Output the line with "Every interaction is laden with potential p" and every line below it until the listing ends, exactly as written and with nothing added.

= Beginning of Section =

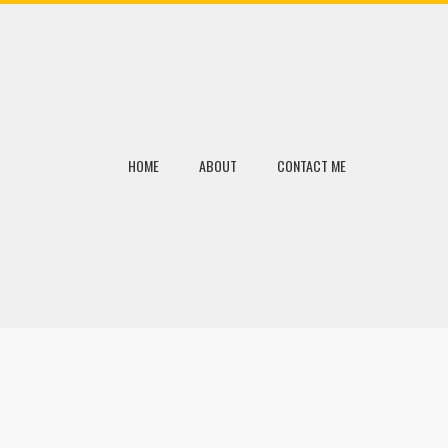
HOME
ABOUT
CONTACT ME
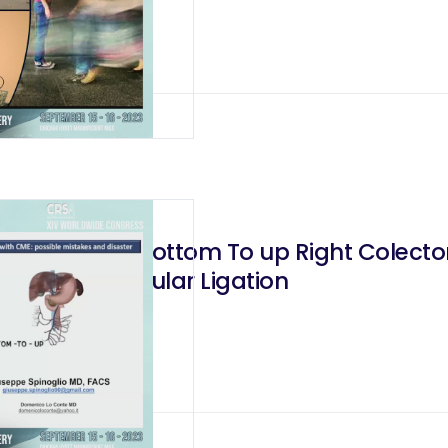
ction During Bottom To up Right Colecto
Posterior Vascular Ligation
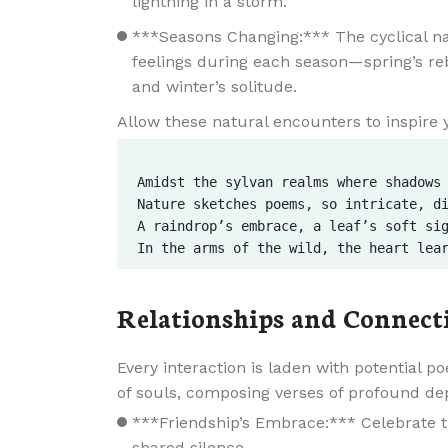
lightning in a storm.
***Seasons Changing:*** The cyclical nat
feelings during each season—spring’s r
and winter’s solitude.
Allow these natural encounters to inspire 
Amidst the sylvan realms where shadows 
Nature sketches poems, so intricate, di
A raindrop’s embrace, a leaf’s soft sig
Relationships and Connect
Every interaction is laden with potential p
of souls, composing verses of profound de
***Friendship’s Embrace:*** Celebrate 
shared silence.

= End of Section =

Response to the task:
Every interaction is laden with potential p
of souls, composing verses of profound de
***Friendship’s Embrace:*** Celebrate 
shared silence.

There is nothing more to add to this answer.